3.2.3. Transport Infrastructure Construction Level

NEVP needs well-developed charging infrastructure [79], which can effectively improve the convenience [80] and popularity [81] of NEVs. The technological progress in energy utilization brought about by the improvement of transportation infrastructure can promote the recycling of energy among industries, improve energy efficiency [82], reduce carbon emissions, and facilitate the sustainable development of the overall transportation system and the green development of cities [83].
Based on this discussion, we propose the following research hypotheses:
H2a: 
NEVP indirectly improves the GDL by improving the level of the digital economy.
H2b: 
NEVP indirectly improves the GDL through the upgrading of the industrial structure.
H2c: 
NEVP indirectly improves the GDL by improving the level of transportation infrastructure construction.

4. Research Methods

4.1. Data Sources

The provincial data rely on a unified standard and are relatively systematic and complete, making them easy to compare and analyze between different provinces. However, new energy vehicles in China mainly lie in medium and large-sized cities; therefore, the provincial data largely represent the data of medium and large-sized cities; open city-year data are available in medium and large-sized cities, while other open city-year data lack availability. Therefore, this paper selects the panel datasets of 27 provincial administrative regions in China (except Xinjiang, Tibet, Ningxia, Qinghai, Hong Kong, Macao, and Taiwan) from 2011 to 2022 as samples and obtains 324 observations, all of which are consistent with the statistical caliber.
The data of the NEVP volume are from the yearbook of energy saving and new energy vehicles (2012–2022), and the data of the GDL are mainly from the China Statistical Yearbook, the China Energy Statistical Yearbook, the China Environmental Statistical Yearbook, the China Science and Technology Statistical Yearbook, the China Industrial Statistical Yearbook, and local statistical yearbooks and bulletins during the period of 2011–2022. All the data of the control variables and intermediate variables are from the China Statistical Yearbook and the local statistical yearbook during the period of 2011–2022. For some missing values, the interpolation method is used to supplement the data, and 1% quantile Winsorize tail reduction is applied to continuous variables to eliminate the impact of abnormal values. All regression results for the data analysis in this paper are obtained by using Stata18 version software.

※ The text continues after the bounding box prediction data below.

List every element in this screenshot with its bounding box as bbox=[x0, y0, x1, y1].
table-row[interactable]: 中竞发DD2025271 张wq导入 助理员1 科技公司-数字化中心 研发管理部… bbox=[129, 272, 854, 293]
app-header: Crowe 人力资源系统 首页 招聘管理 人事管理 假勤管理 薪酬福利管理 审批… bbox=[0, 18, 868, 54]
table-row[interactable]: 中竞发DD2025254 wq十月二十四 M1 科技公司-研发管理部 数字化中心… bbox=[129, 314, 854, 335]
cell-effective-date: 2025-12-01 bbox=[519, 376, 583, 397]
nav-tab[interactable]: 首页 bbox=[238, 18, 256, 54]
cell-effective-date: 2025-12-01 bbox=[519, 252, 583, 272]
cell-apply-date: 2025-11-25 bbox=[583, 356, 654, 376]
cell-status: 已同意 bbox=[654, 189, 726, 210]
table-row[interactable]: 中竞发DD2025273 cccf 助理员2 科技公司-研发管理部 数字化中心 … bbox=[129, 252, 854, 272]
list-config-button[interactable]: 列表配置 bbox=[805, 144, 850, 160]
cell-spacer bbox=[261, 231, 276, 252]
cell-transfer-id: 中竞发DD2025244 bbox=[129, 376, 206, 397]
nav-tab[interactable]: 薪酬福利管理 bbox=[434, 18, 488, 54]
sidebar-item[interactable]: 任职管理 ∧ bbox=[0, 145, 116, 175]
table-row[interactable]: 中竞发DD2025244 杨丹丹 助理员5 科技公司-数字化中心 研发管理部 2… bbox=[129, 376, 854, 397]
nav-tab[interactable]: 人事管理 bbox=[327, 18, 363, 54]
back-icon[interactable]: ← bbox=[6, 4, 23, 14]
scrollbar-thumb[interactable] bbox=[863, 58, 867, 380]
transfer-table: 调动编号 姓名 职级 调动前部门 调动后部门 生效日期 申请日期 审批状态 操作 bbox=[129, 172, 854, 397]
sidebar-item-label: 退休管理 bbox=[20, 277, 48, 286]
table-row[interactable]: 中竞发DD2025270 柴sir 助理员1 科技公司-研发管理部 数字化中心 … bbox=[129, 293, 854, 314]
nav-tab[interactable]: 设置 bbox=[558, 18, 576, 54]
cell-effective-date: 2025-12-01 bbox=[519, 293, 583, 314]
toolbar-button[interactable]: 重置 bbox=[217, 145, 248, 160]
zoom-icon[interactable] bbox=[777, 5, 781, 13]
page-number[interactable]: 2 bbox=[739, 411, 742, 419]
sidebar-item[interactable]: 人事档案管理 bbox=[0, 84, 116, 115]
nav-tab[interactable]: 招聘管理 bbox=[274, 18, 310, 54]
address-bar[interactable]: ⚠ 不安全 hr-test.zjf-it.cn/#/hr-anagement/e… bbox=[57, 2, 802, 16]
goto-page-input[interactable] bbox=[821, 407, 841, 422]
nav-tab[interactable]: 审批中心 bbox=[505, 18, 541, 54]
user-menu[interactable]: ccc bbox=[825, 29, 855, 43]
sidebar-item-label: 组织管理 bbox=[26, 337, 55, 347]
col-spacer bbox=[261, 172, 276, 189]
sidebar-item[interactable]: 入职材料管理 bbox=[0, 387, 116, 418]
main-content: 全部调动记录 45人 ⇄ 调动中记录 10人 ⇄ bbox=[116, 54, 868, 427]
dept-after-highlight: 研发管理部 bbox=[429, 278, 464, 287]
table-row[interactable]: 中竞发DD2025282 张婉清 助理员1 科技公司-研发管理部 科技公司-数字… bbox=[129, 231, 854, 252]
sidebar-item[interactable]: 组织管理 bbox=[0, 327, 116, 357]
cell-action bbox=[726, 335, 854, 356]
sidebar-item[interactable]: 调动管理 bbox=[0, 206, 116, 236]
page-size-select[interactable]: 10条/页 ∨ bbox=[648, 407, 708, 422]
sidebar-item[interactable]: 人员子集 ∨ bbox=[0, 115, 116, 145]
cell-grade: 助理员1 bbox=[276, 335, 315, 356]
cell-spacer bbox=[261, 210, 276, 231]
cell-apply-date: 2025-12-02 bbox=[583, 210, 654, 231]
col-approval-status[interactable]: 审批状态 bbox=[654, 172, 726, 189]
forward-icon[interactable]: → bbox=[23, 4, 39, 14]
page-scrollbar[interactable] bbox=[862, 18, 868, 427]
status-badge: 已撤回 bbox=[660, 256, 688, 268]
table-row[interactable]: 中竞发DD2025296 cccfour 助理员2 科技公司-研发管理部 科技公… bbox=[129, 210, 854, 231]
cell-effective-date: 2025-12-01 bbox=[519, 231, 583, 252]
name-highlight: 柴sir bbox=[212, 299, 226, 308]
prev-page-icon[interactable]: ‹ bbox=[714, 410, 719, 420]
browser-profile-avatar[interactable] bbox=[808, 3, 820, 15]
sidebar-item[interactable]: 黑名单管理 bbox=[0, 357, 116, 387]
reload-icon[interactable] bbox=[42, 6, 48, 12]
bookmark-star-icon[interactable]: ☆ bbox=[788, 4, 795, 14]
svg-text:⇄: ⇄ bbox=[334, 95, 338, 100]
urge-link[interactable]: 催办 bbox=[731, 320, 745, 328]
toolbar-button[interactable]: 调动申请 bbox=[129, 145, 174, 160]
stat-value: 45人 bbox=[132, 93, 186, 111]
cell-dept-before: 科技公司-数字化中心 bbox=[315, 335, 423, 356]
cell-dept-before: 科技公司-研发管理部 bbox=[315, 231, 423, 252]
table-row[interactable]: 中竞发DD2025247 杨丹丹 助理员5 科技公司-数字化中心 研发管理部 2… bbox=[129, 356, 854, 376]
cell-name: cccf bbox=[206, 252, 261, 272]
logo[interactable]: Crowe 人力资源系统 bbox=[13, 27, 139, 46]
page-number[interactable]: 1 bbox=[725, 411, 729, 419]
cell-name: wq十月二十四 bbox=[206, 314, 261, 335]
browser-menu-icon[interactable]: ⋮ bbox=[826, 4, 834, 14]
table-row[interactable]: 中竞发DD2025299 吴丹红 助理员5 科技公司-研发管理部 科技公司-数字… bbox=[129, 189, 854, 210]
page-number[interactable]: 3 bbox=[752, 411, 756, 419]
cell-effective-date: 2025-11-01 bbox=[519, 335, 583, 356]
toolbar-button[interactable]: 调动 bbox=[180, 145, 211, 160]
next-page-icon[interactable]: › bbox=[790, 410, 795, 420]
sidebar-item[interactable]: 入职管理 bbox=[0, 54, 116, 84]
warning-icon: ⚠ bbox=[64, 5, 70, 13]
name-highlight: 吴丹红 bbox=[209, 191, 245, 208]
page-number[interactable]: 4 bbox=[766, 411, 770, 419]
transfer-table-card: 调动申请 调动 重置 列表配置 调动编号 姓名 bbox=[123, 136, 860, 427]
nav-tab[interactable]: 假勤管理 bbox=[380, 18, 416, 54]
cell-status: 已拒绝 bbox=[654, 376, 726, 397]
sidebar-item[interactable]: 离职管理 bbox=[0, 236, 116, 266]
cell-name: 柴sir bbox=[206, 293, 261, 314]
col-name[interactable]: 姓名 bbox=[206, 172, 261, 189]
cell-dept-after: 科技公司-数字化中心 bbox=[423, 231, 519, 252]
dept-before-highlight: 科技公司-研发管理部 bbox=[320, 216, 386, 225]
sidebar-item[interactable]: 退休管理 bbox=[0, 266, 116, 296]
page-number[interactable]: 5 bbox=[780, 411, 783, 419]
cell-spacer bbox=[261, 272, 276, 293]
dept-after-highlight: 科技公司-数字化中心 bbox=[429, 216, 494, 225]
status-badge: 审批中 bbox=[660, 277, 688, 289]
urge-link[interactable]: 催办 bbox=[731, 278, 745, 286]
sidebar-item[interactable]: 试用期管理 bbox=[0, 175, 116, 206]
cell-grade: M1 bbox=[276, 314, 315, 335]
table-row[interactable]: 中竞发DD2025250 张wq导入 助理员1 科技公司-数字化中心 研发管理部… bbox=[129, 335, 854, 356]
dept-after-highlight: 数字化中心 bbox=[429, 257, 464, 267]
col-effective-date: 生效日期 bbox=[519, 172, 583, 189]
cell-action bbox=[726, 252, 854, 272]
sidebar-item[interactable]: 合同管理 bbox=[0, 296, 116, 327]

4.2. Development Status of New Energy Vehicles in China

China’s NEV sales have gradually entered a stage of rapid development [33]. Since 2013, NEV sales have increased significantly, as shown in Figure 2. The research on NEV policies mainly focuses on different policy priorities [84], difficulties in policy implementation [85], and the rationality and effectiveness of the policy [86]. Some cities benefited from government subsidies [65], which stimulated a large number of green technology innovations in the production of NEVs, making NEVs play a vital role in diminishing carbon intensity [15], thus contributing to the improvement of the urban environment and sustainable development.
Different cities adopt different NEVP policies to solve the prominent problems such as urban traffic congestion and air pollution [66]. According to the division of the China Bureau of statistics, China is divided into four parts: the central region, the eastern region, the western region, and the northeast region. But the sample size of the northeast region (the three eastern provinces) is too small, and the comparability is poor. Therefore, this paper divides China into three regions for interregional analysis. The NEVP volume and growth rate in the three regions are shown in Figure 3. We found that for the NEVP volume, the eastern region increased almost exponentially from 2013 to 2015, and the promotion volume from 2017 to 2022 was significantly higher than that in the central and western regions; The central region has been growing steadily from 2011 to 2022. The overall situation of NEVs in the western region is similar to that in the central region, but there is also a big gap with the eastern and central regions, and the development of NEVP is still relatively backward. As for the growth rate, the growth rate in the eastern and central regions fluctuated significantly before 2016 and tended to be stable after 2016; The growth rate in the western region is relatively large, but it is still different from that in the eastern and central regions, and the overall growth rate is also lower than that in the eastern and central regions.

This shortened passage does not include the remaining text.